Given data:
______

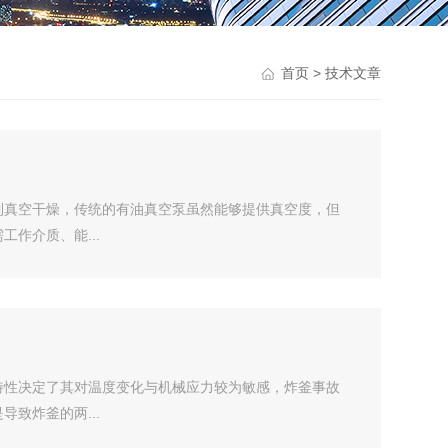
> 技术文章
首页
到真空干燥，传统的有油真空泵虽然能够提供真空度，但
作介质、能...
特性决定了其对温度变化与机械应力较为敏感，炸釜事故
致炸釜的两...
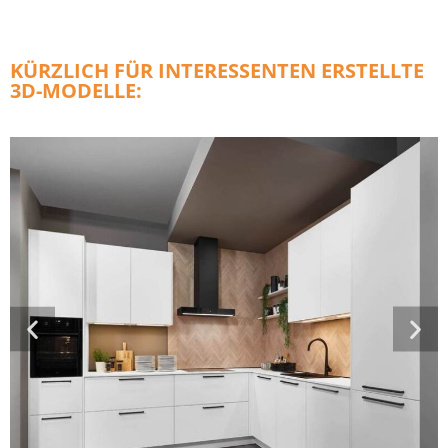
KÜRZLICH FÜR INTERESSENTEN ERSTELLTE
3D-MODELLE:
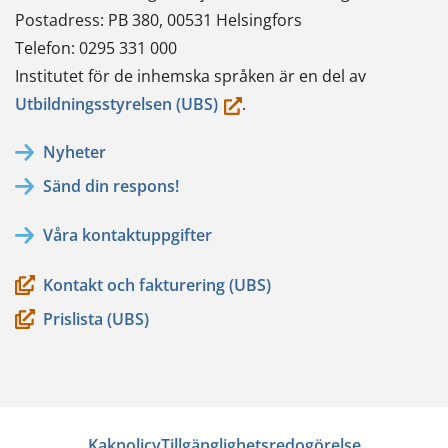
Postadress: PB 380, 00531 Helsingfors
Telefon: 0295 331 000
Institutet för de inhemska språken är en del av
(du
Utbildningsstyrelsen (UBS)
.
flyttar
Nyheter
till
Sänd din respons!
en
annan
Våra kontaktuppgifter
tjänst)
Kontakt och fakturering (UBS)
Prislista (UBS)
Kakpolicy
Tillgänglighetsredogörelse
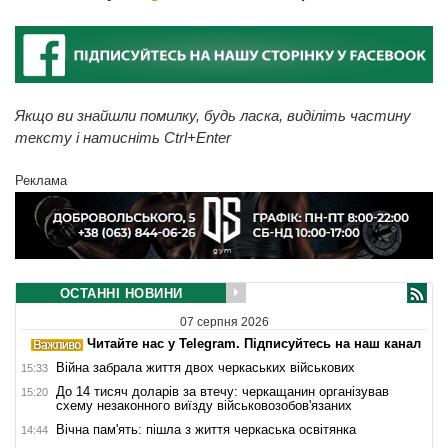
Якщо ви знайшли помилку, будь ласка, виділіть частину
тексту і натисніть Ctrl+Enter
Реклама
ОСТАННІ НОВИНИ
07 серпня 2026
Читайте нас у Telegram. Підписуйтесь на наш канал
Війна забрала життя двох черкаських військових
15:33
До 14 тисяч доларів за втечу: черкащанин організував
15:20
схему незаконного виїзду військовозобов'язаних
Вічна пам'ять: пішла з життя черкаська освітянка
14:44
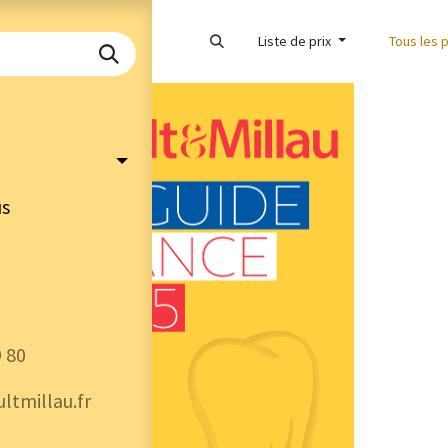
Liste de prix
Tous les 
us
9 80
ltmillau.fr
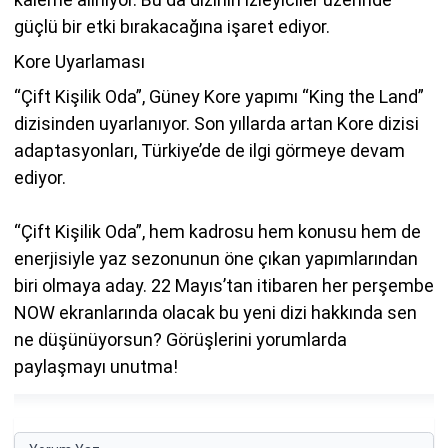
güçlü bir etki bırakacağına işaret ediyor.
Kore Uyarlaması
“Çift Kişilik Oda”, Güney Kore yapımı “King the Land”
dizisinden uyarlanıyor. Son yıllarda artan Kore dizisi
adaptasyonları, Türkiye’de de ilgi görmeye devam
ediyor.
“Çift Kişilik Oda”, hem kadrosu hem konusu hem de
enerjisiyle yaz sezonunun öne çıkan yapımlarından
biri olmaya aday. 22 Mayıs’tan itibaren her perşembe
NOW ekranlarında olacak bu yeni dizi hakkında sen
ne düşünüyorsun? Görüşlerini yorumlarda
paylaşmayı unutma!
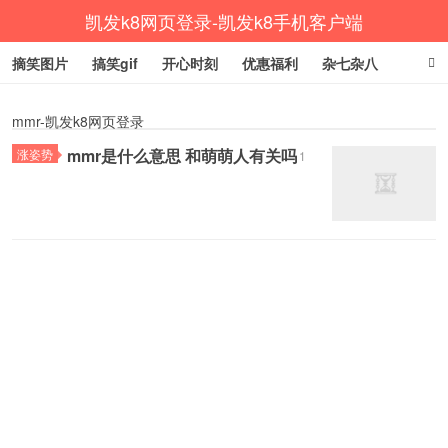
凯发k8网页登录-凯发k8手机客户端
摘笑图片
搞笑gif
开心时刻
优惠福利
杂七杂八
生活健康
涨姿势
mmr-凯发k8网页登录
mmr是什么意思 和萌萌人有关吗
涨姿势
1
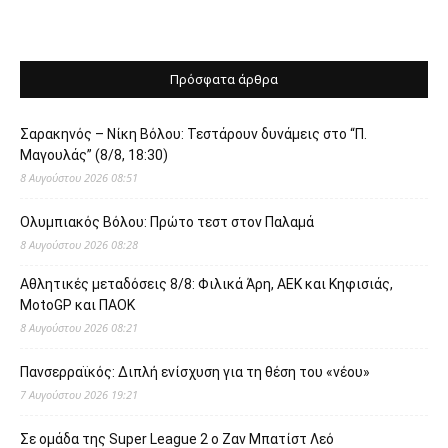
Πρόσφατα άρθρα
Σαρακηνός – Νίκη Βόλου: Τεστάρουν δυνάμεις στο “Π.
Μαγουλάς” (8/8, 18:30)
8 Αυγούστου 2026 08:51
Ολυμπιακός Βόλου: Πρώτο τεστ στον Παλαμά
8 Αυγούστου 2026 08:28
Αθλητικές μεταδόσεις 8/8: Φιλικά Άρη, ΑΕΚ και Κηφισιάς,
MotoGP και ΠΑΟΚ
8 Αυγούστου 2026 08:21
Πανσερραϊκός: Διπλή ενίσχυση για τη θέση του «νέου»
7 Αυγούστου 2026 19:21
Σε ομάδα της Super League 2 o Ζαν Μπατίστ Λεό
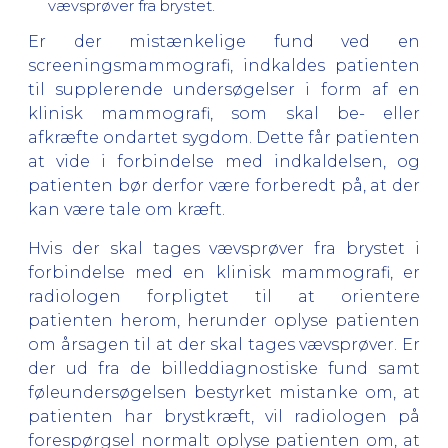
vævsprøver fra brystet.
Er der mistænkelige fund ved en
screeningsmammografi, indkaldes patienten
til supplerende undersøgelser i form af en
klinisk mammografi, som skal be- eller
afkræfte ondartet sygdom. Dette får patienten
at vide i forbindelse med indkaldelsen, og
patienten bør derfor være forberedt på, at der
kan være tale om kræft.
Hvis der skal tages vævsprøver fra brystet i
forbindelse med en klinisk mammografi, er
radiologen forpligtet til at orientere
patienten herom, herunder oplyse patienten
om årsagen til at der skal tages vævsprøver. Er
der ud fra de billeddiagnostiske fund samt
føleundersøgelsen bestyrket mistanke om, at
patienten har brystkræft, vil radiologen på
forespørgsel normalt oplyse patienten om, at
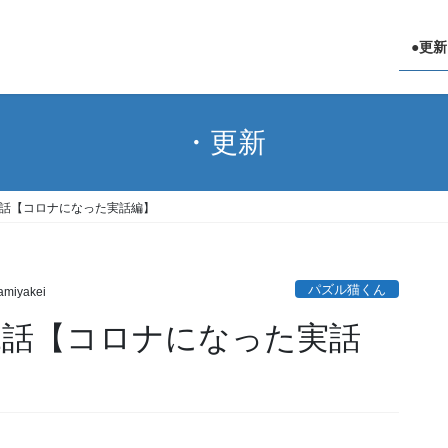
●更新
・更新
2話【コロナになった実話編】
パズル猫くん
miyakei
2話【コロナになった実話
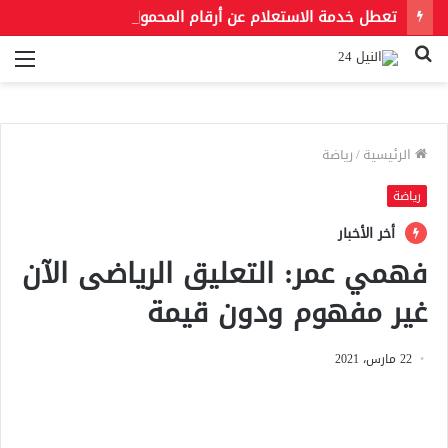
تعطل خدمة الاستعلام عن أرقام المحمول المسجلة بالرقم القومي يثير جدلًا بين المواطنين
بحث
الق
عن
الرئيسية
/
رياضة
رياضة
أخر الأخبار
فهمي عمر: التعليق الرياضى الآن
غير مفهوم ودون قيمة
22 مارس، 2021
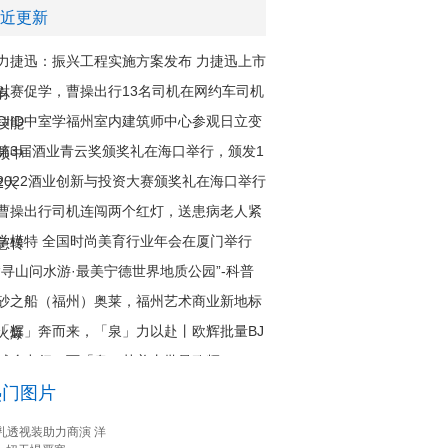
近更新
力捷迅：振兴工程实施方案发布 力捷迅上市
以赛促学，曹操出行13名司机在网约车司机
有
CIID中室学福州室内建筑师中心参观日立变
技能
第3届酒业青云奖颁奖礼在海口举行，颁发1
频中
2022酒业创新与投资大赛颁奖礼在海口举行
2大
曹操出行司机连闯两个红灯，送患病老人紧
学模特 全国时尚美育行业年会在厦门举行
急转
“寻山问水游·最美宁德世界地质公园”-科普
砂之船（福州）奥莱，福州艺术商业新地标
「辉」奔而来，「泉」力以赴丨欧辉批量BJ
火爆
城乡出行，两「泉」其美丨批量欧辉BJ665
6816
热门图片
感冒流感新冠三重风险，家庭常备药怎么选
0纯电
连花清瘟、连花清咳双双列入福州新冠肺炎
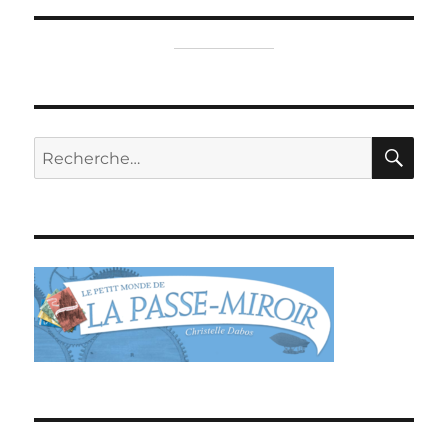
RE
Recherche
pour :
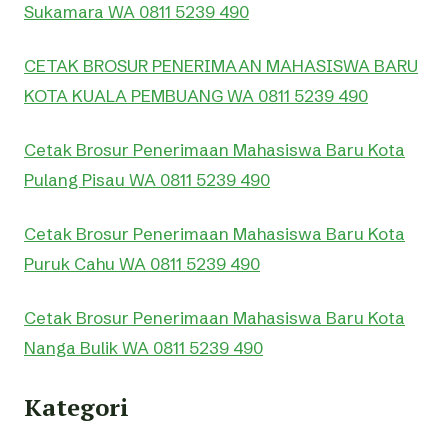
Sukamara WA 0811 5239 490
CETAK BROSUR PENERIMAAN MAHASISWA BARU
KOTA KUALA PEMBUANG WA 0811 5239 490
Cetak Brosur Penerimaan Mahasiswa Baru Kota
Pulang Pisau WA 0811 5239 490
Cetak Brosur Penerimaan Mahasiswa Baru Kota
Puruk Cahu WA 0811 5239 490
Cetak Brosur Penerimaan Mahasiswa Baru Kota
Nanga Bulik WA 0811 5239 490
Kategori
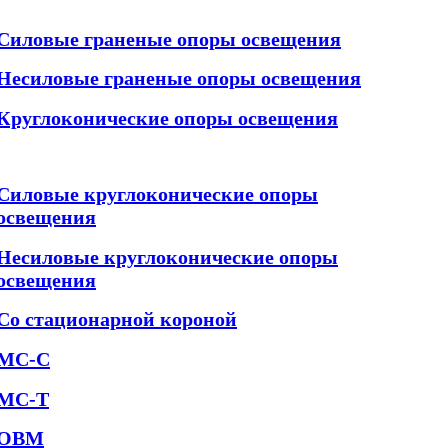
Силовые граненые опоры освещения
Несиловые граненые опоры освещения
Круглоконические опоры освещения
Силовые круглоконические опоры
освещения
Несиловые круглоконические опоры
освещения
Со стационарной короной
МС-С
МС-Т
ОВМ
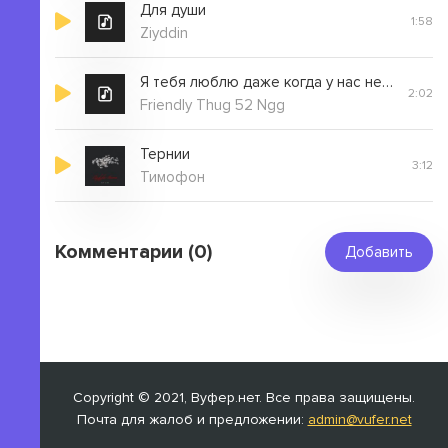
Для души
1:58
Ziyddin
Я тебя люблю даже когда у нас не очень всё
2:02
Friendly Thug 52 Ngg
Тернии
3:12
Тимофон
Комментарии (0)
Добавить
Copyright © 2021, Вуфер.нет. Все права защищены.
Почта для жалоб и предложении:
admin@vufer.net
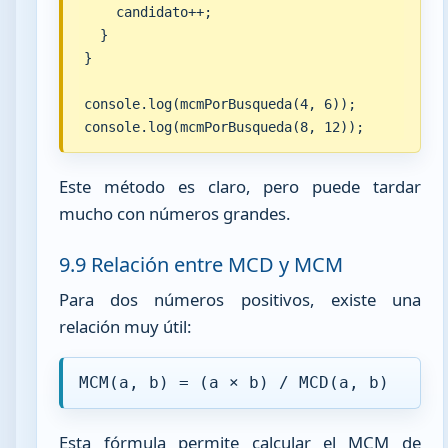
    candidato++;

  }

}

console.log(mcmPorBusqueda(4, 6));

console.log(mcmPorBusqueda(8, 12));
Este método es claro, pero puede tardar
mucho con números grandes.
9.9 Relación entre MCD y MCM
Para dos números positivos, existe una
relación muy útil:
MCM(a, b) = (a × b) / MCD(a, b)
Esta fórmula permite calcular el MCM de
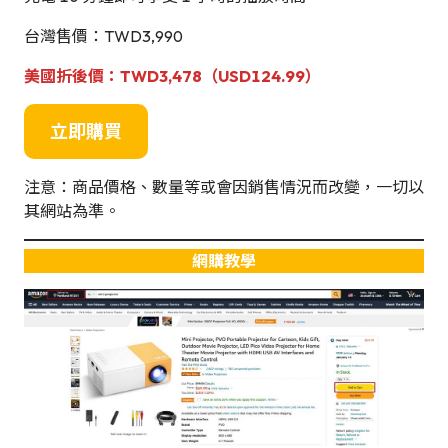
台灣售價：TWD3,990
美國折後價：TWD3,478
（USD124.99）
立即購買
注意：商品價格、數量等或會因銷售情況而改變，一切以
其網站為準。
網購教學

______

Task to carry out:
Each line of the data that has the string "være" should be returned.

Exercise solution:
patienten bør derfor være forberedt på, at der
kan være tale om kræft.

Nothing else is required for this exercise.